Being surrounded by lots of optimistic, ambitious, and wholly dedicated young people from a large range of countries can’t but cut through the sticky layers of cynicism and despair that seem to build up over time. There were also many solid papers by older Chinese conservationists in workshops and seminars (notably, for me, the plenary address by Professor Wei Fu-wen (doc) on a masterful summary of why we should be hopeful for the future of Giant Pandas). The number of Chinese conservationists is not remarkable in itself – it’s a huge country – but because 17 years ago when I first worked in China, you could count Chinese conservationists on the fingers of one hand (and even have fingers left over).

For those who live and work in China, it is clear that once it is decided at the top levels that something will happen, it will happen – be it a massive dam, a logging ban, an outstanding Olympics, or improvements in Beijing air pollution.

One such high-level decision seems to have been that the South China subspecies of tiger, (functionally) extinct in the wild, will once again roam (fairly) free in at least some of its former haunts. I blogged on tigers just over a year ago which resulted in a torrent of comments from readers. During the Annual International Congress, Philip Nyhus presented a paper on the conservation of the South China tiger on behalf of a number of co-authors. He reported that a number of sites in Hunan and Jiangxi have been identified as potential sites for reintroduction, perhaps using the animals being ‘rewilded’ in South Africa by Save China’s Tigers. None of the sites is without its major problems – not least the paucity of prey and large numbers of people in and around the nature reserves – but there is something inexorable about the bold plans. The management of one or a few areas that would allow some South China Tigers to sustain themselves would have all sorts of immediate and induced benefits for Chinese biodiversity, in a part of China which does not have that much to boast about biologically.

ImageMy final pleasurable duty at the Congress was to help launch the Directory of Important Bird Areas for Mainland China. Half of those in the large room were from Conservation Leadership Program, a subject for hope on its own. But for me the hope from this publication derives from the scores of local birdwatchers who submitted and checked information about the 512 identified sites. Some of these people are professional biologists, but many are not; some are the ‘local guardians’ of the sites, a full quarter of which do not enjoy any sort of formal protection.

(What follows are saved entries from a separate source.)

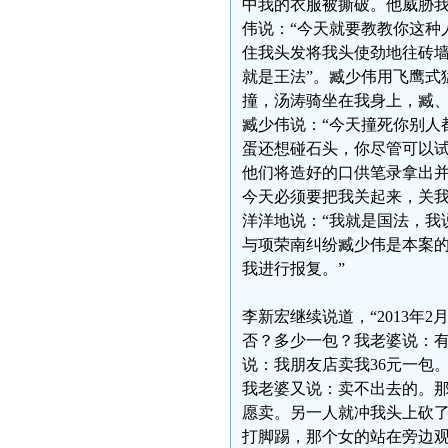
中我的衣服被撕破。他威胁
伟说：“今天就要教教你这种
住我头发将我头使劲地往砖墙
就是王法”。臧少伟用飞鹰式
撞，汤涛骑坐在我身上，臧
臧少伟说：“今天撞死你别人
蛋还想碰石头，你尽管可以试
他们将造好的口供笔录拿出并
今天必须要把我关起来，关我
洋洋地说：“我就是国法，我
与项荣南纠纷臧少伟是本案
我进行报复。”
李新宏继续说道，“2013年
否？多少一包？我老婆说：有
说：我朋友店卖我36元一包
我老婆又说：卖不出去的。
愿卖。另一人就冲我头上砍
打脚踢，那个女的站在旁边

The meteoric growth in the numbers of Chinese birdwatchers is at least partly due to the translation of China’s first field guide to birds which the World Bank supported nearly 10 years ago. Go out to a good birding spot near Beijing on a weekend and you will see people carrying spotting scopes, binoculars, and this well-thumbed book nestled into their arm. These people are the middle-class drivers of environmental movements, just as has happened in many other countries.

Of course, together with the hope for the future come critical thoughts: that many of the young and rising conservationists aren’t cutting their teeth on good solid fieldwork; not getting their knees dirty, or face time with their animals or plants in the wild, or earning their stripes through hardship the way many of us did when we were their age. Many seem to be tending towards doing desk reviews of others’ syntheses of executive summaries.

I must stop; I’m becoming a grumpy old man again.